_EXERCISE PROMPT_. Word for word, restate the lines from the one holding "şoferi, deşi se" through the end of the data below, including both endpoints and nothing more.

==== RECORDS FOR THE TASK ====

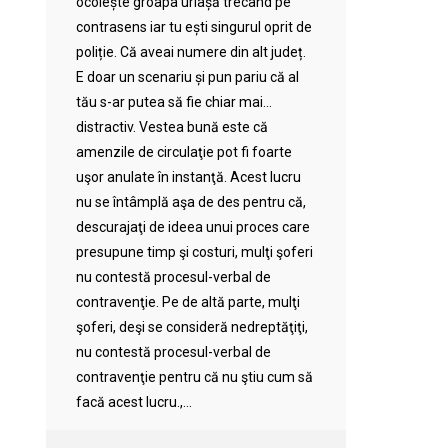
ocolește groapa uriașă trecând pe
contrasens iar tu ești singurul oprit de
poliție. Că aveai numere din alt județ.
E doar un scenariu și pun pariu că al
tău s-ar putea să fie chiar mai…
distractiv. Vestea bună este că
amenzile de circulaţie pot fi foarte
uşor anulate în instanţă. Acest lucru
nu se întâmplă aşa de des pentru că,
descurajaţi de ideea unui proces care
presupune timp şi costuri, mulţi şoferi
nu contestă procesul-verbal de
contravenţie. Pe de altă parte, mulţi
şoferi, deşi se consideră nedreptăţiţi,
nu contestă procesul-verbal de
contravenţie pentru că nu ştiu cum să
facă acest lucru.,...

====

_REPLY_.
şoferi, deşi se consideră nedreptăţiţi,
nu contestă procesul-verbal de
contravenţie pentru că nu ştiu cum să
facă acest lucru.,...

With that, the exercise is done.